Net als de meeste in de middeleeuwen gebouwde kerken en kathedralen, heeft ook de Buurkerk in diens lange levensloop vele bouwfases gekend. In tijden van religieuze en economische groei werd de Buurkerk uitgebreid, met onder andere kapellen, zijbeuken, koren en een imponerend grote kap op het middenschip. Bij financiële krapte en in tijden van rampspoed stond de bouw stil of kromp de kerk juist weer. Onder andere de beeldenstorm speelde daarbij een belangrijke rol. De huidige zuilenstructuur en bouw zoals we deze vandaag de dag nog herkennen, dateert uit de glorieuze jaren van de 15de en 16de eeuw.
Er zijn aanwijzingen dat er al in de 10e eeuw sprake moet zijn geweest van een kerk op de plek waar later de Buurkerk is ontstaan. In geschriften uit 1007, wordt namelijk melding gemaakt van een de wijk ‘Stathe’ waar resten werden gevonden van een torenfundering. In 1131 wordt de Buurkerk voor het eerst officieel vermeld. Deze oorspronkelijke romaanse kerk had zwaar te lijden onder de vele branden die de stad in de 12de en 13de eeuw met regelmaat in puin legden. In het midden van de 13de eeuw begon men aan de bouw van een katholieke, gotische kerk. In de eeuwen daarna werd er (ondanks de gebruikelijke onderbrekingen die soms decennia konden duren) gestaag verder gebouwd. Dat had te maken met zowel de kerkelijke, als maatschappelijke dubbelrol die de Buurkerk altijd heeft gespeeld. Ook in de stedelijke politiek nam de kerk namelijk een belangrijke plek in. En in de jaren 1535-1540 was de Buurkerk op het allergrootst. Maar er zijn ook plannen die om allerlei redenen nooit zijn uitgevoerd. Zo was het in het jaar 1405 de bedoeling dat de toren een achtkantige lantaarnbekroning – als evenbeeld van de Dom – zou krijgen. Maar in plaats daarvan kreeg de toren dat jaar een ‘tijdelijke’ torenspits. En, die zit er nu nog steeds.

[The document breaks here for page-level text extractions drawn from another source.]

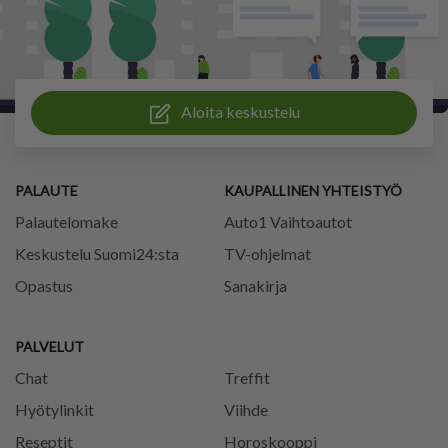
Aloita keskustelu
PALAUTE
KAUPALLINEN YHTEISTYÖ
Palautelomake
Auto1 Vaihtoautot
Keskustelu Suomi24:sta
TV-ohjelmat
Opastus
Sanakirja
PALVELUT
Chat
Treffit
Hyötylinkit
Viihde
Reseptit
Horoskooppi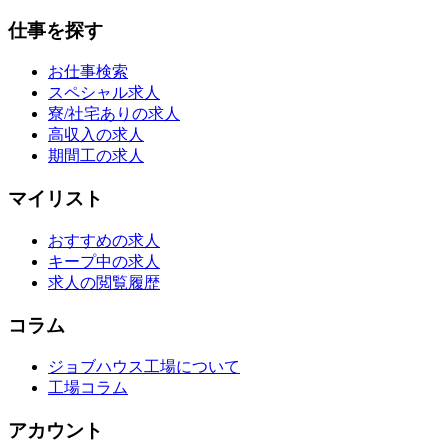
仕事を探す
お仕事検索
スペシャル求人
寮/社宅ありの求人
高収入の求人
期間工の求人
マイリスト
おすすめの求人
キープ中の求人
求人の閲覧履歴
コラム
ジョブハウス工場について
工場コラム
アカウント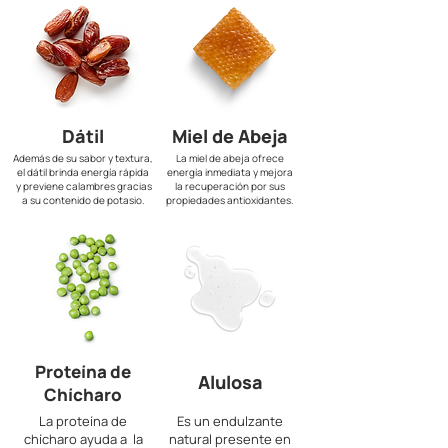
Dátil
Miel de Abeja
Además de su sabor y textura,
La miel de abeja ofrece
el dátil brinda energía rápida
energía inmediata y mejora
y previene calambres gracias
la recuperación por sus
a su contenido de potasio.
propiedades antioxidantes.
Proteína de
Alulosa
Chícharo
La proteína de
Es un endulzante
chícharo ayuda a la
natural presente en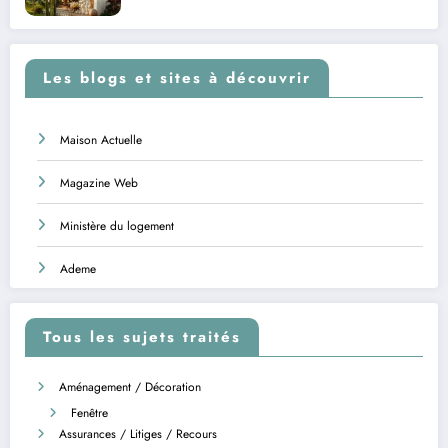
Les blogs et sites à découvrir
Maison Actuelle
Magazine Web
Ministère du logement
Ademe
Tous les sujets traités
Aménagement / Décoration
Fenêtre
Assurances / Litiges / Recours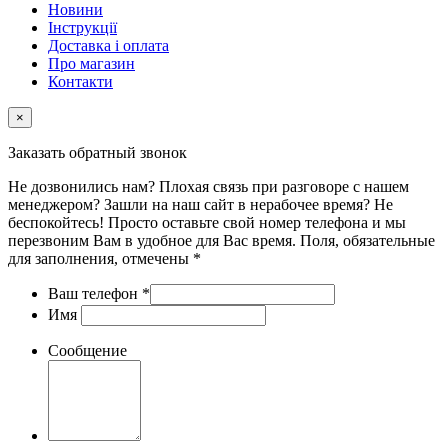
Новини
Інструкції
Доставка і оплата
Про магазин
Контакти
×
Заказать обратный звонок
Не дозвонились нам? Плохая связь при разговоре с нашем
менеджером? Зашли на наш сайт в нерабочее время? Не
беспокойтесь! Просто оставьте свой номер телефона и мы
перезвоним Вам в удобное для Вас время. Поля, обязательные
для заполнения, отмечены *
Ваш телефон
*
Имя
Сообщение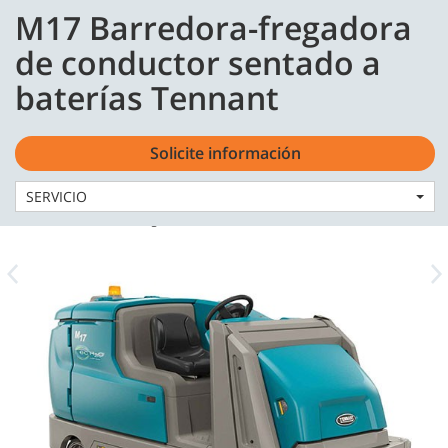
Skip
Skip
M17 Barredora-fregadora
to
to
content
navigation
Español - ES
de conductor sentado a
menu
baterías Tennant
Solicite información
SERVICIO
Home
Máquinas
Barredoras-fregadoras
M17 Barredora-fregadora de conductor sentado a baterías Tennant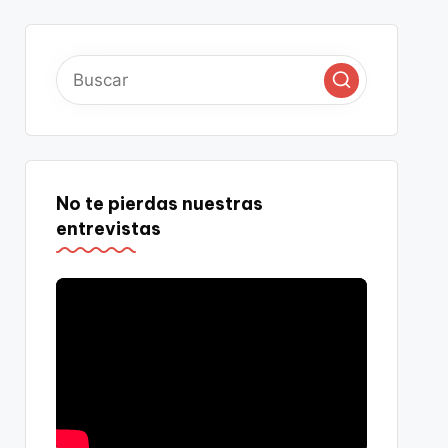
No te pierdas nuestras
entrevistas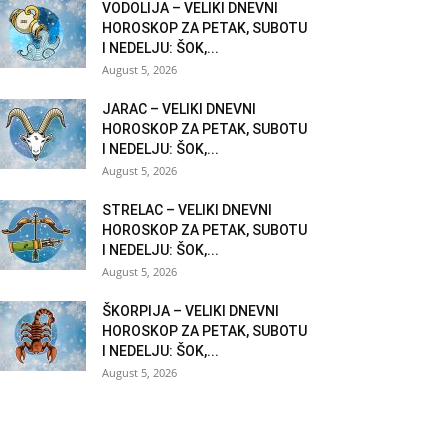
VODOLIJA – VELIKI DNEVNI
HOROSKOP ZA PETAK, SUBOTU
I NEDELJU: ŠOK,...
August 5, 2026
JARAC – VELIKI DNEVNI
HOROSKOP ZA PETAK, SUBOTU
I NEDELJU: ŠOK,...
August 5, 2026
STRELAC – VELIKI DNEVNI
HOROSKOP ZA PETAK, SUBOTU
I NEDELJU: ŠOK,...
August 5, 2026
ŠKORPIJA – VELIKI DNEVNI
HOROSKOP ZA PETAK, SUBOTU
I NEDELJU: ŠOK,...
August 5, 2026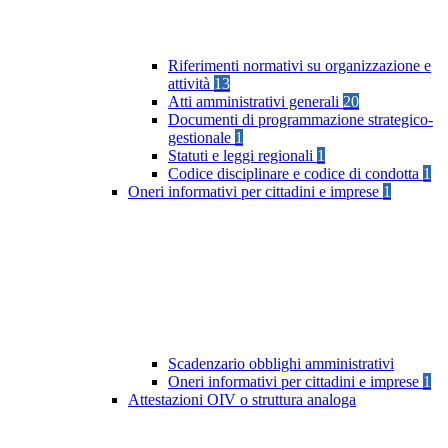
Riferimenti normativi su organizzazione e
attività
13
Atti amministrativi generali
20
Documenti di programmazione strategico-
gestionale
1
Statuti e leggi regionali
1
Codice disciplinare e codice di condotta
1
Oneri informativi per cittadini e imprese
1
Scadenzario obblighi amministrativi
Oneri informativi per cittadini e imprese
1
Attestazioni OIV o struttura analoga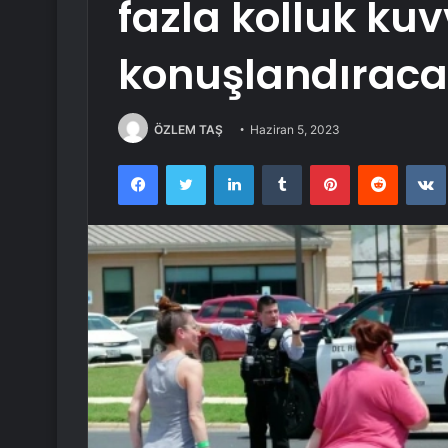
fazla kolluk kuv
konuşlandırac
ÖZLEM TAŞ
Haziran 5, 2023
Facebook
Twitter
LinkedIn
Tumblr
Pinterest
Reddit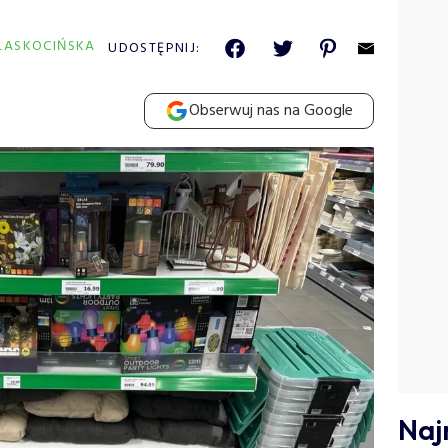
PŁASKOCIŃSKA
UDOSTĘPNIJ:
Obserwuj nas na Google
Naj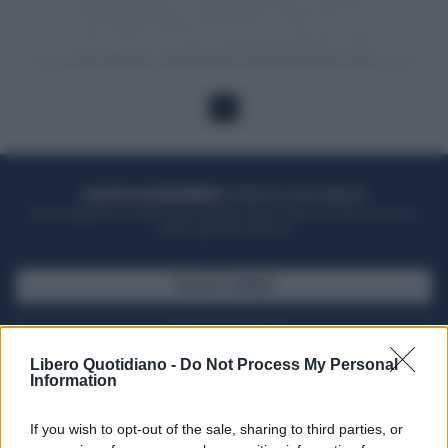
1
ACQUISTA UN ABBONAMENTO
OTTIENI DEI SUPER VANTAGGI
Potrai sfogliare la rivista online, leggere tutte le edizioni locali, ricevere a
casa il giornale cartaceo
SFOGLIA IL GIORNALE
ACQUISTA ABBONAMENTO
Libero Quotidiano -
Do Not Process My Personal
Information
If you wish to opt-out of the sale, sharing to third parties, or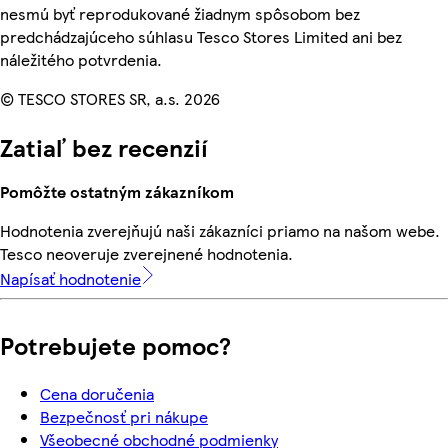
nesmú byť reprodukované žiadnym spôsobom bez
predchádzajúceho súhlasu Tesco Stores Limited ani bez
náležitého potvrdenia.
© TESCO STORES SR, a.s. 2026
Zatiaľ bez recenzií
Pomôžte ostatným zákazníkom
Hodnotenia zverejňujú naši zákazníci priamo na našom webe.
Tesco neoveruje zverejnené hodnotenia.
Napísať hodnotenie
Potrebujete pomoc?
Cena doručenia
Bezpečnosť pri nákupe
Všeobecné obchodné podmienky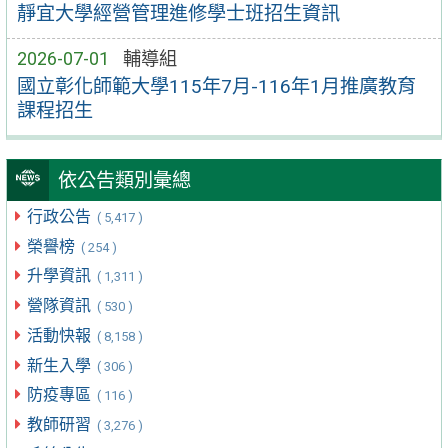
靜宜大學經營管理進修學士班招生資訊
2026-07-01
輔導組
國立彰化師範大學115年7月-116年1月推廣教育
課程招生
依公告類別彙總
行政公告
( 5,417 )
榮譽榜
( 254 )
升學資訊
( 1,311 )
營隊資訊
( 530 )
活動快報
( 8,158 )
新生入學
( 306 )
防疫專區
( 116 )
教師研習
( 3,276 )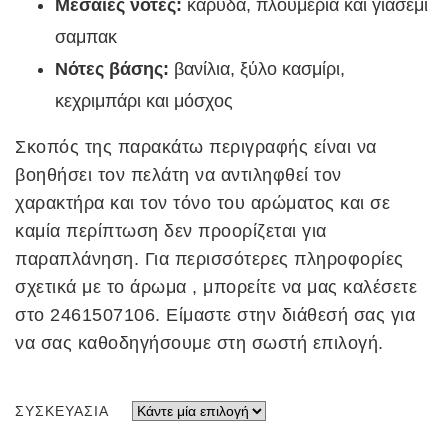
Μεσαίες νότες:
καρύδα, πλουμέρια και γιασεμί
σαμπακ
Νότες βάσης:
βανίλια, ξύλο κασμίρι,
κεχριμπάρι και μόσχος
Σκοπός της παρακάτω περιγραφής είναι να
βοηθήσει τον πελάτη να αντιληφθεί τον
χαρακτήρα και τον τόνο του αρώματος και σε
καμία περίπτωση δεν προορίζεται για
παραπλάνηση. Για περισσότερες πληροφορίες
σχετικά με το άρωμα , μπορείτε να μας καλέσετε
στο 2461507106. Είμαστε στην διάθεσή σας για
να σας καθοδηγήσουμε στη σωστή επιλογή.
ΣΥΣΚΕΥΑΣΊΑ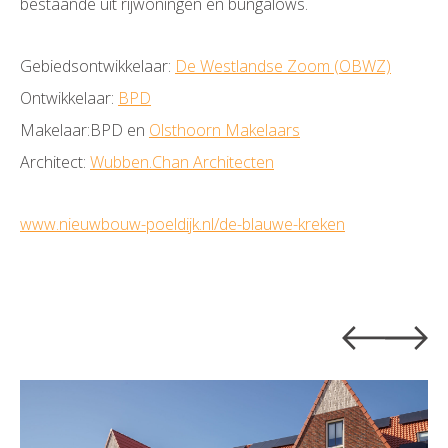
bestaande uit rijwoningen en bungalows.
Gebiedsontwikkelaar:
De Westlandse Zoom (OBWZ)
Ontwikkelaar:
BPD
Makelaar:BPD en
Olsthoorn Makelaars
Architect:
Wubben.Chan Architecten
www.nieuwbouw-poeldijk.nl/de-blauwe-kreken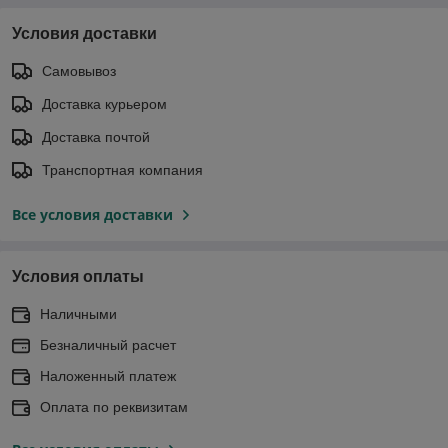
Условия доставки
Самовывоз
Доставка курьером
Доставка почтой
Транспортная компания
Все условия доставки
Условия оплаты
Наличными
Безналичный расчет
Наложенный платеж
Оплата по реквизитам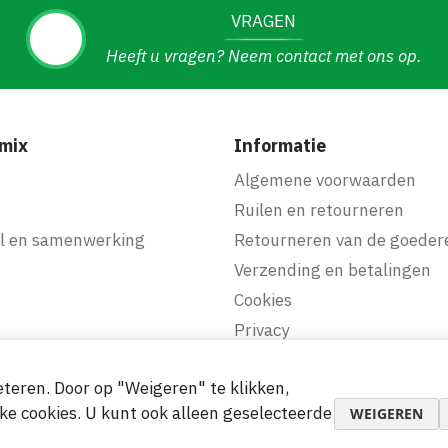
VRAGEN
Heeft u vragen? Neem contact met ons op.
mix
Informatie
f
Algemene voorwaarden
Ruilen en retourneren
l en samenwerking
Retourneren van de goeder
Verzending en betalingen
Cookies
Privacy
teren. Door op "Weigeren" te klikken,
makkelijke betalingen
ke cookies. U kunt ook alleen geselecteerde
WEIGEREN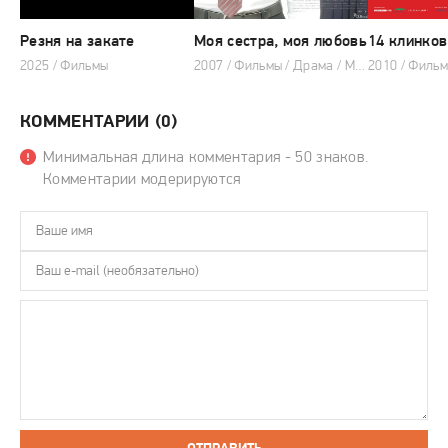
Резня на закате
Моя сестра, моя любовь
14 клинков
2025 / Фильмы
2007 / Фильмы / Драма / Мелодрама
КОММЕНТАРИИ (0)
Минимальная длина комментария - 50 знаков.
Комментарии модерируются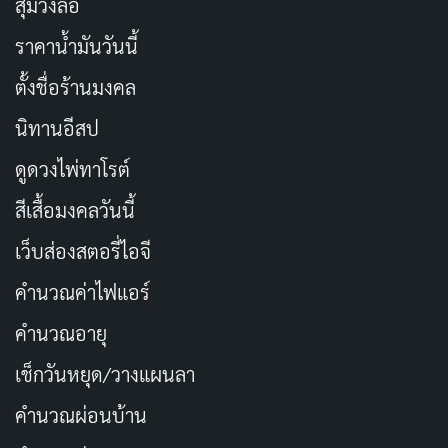
สุ่มวงล้อ
ราคาน้ำมันวันนี้
ตั้งชื่อร้านมงคล
นิทานอีสป
ดูดวงไพ่ทาโรต์
สีเสื้อมงคลวันนี้
เว็บส่องสตอรี่ไอจี
คำนวณค่าไฟแอร์
คำนวณอายุ
เช็กวันหยุด/วางแผนลา
คำนวณผ่อนบ้าน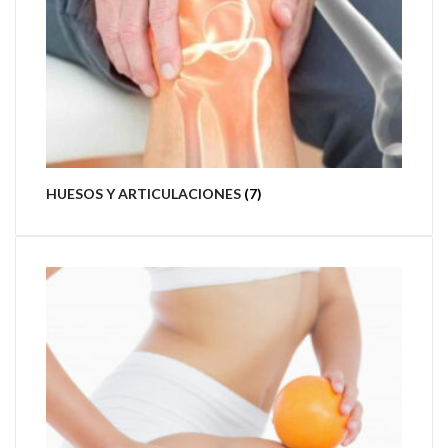
HUESOS Y ARTICULACIONES
(7)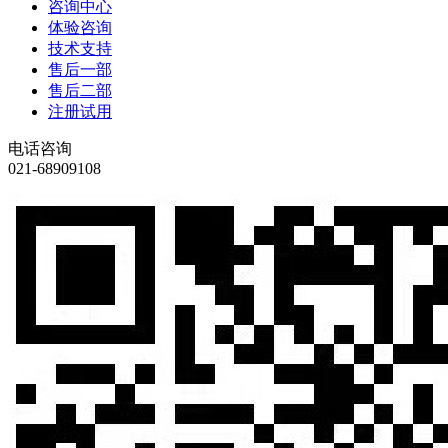
咨询中心
体验咨询
技术支持
售后一部
售后二部
注册试用
电话咨询
021-68909108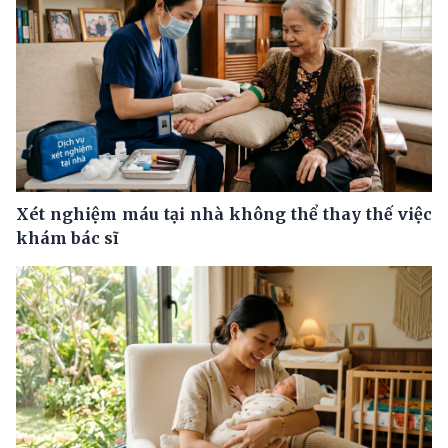
Xét nghiệm máu tại nhà không thể thay thế việc
khám bác sĩ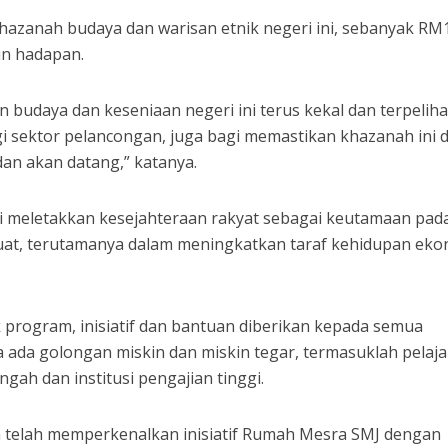
hazanah budaya dan warisan etnik negeri ini, sebanyak RM
un hadapan.
 budaya dan keseniaan negeri ini terus kekal dan terpeliha
i sektor pelancongan, juga bagi memastikan khazanah ini 
dan akan datang,” katanya.
eri meletakkan kesejahteraan rakyat sebagai keutamaan pad
uat, terutamanya dalam meningkatkan taraf kehidupan ek
program, inisiatif dan bantuan diberikan kepada semua
a ada golongan miskin dan miskin tegar, termasuklah pelaja
gah dan institusi pengajian tinggi.
ga telah memperkenalkan inisiatif Rumah Mesra SMJ dengan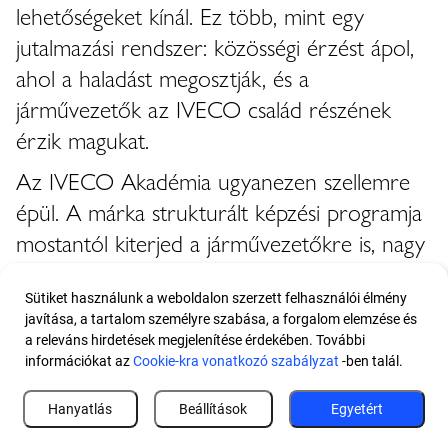
lehetőségeket kínál. Ez több, mint egy
jutalmazási rendszer: közösségi érzést ápol,
ahol a haladást megosztják, és a
járművezetők az IVECO család részének
érzik magukat.
Az IVECO Akadémia ugyanezen szellemre
épül. A márka strukturált képzési programja
mostantól kiterjed a járművezetőkre is, nagy
hangsúlyt fektetve a volán mögött ülők
gyakorlati támogatására. A képzés olyan
Sütiket használunk a weboldalon szerzett felhasználói élmény
javítása, a tartalom személyre szabása, a forgalom elemzése és
területekre összpontosít, mint a biztonság,
a releváns hirdetések megjelenítése érdekében. További
az üzemanyag-hatékonyság és a vezetési
információkat az
Cookie-kra vonatkozó szabályzat
-ben talál.
teljesítmény, segítve a járművezetőket olyan
Hanyatlás
Beállítások
Egyetért
készségek elsajátításában, amelyek javíthatják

Op zondag 25 augustus 1566 was de katholieke Buurkerk de eerste Utrechtse kerk die slachtoffer werd van de beeldenstorm. Na een tweede beeldenstorm in 1579 werd de kerk definitief aan de hervormingsgezinden gegeven. In 1586 werd de hele koorpartij gesloopt. Op deze locatie bevindt zich tegenwoordig de Choorstraat. Ook de eens zo bont gekleurde muren, gewelven en zuilen van de kerk werden in deze tijd wit gemaakt en vele beelden werden verwijderd. In de eeuwen die volgden, vonden er uiteraard nog meer aanpassingen plaats. In 1984 werd de kerk geschikt gemaakt voor museaal gebruik en werden er museumzalen met promenades bovenop gebouwd. Deze zijn in een kring rondom het middenschip geplaatst en als een ‘doosje’ in de middeleeuwse zuilenstructuur gezet. Elke vorm van bevestiging die de monumentale muren zou kunnen aantasten, is daarbij vermeden. Ook werden enkele fresco’s onder het witte kalk vandaan gehaald en gerestaureerd. In 2006 werd in de kerk een derde verdieping aan de Choorstraat-zijde gebouwd. Op de plaats van het oude transept van de kerk, werd een grote glazen ruimte gebouwd. Met een prachtig uitzicht torent deze zaal nog steeds indrukwekkend boven het middenschip uit. Dankzij deze verbouwingen telt de kerk vandaag de dag bijna 2500m2 vloeroppervlakte.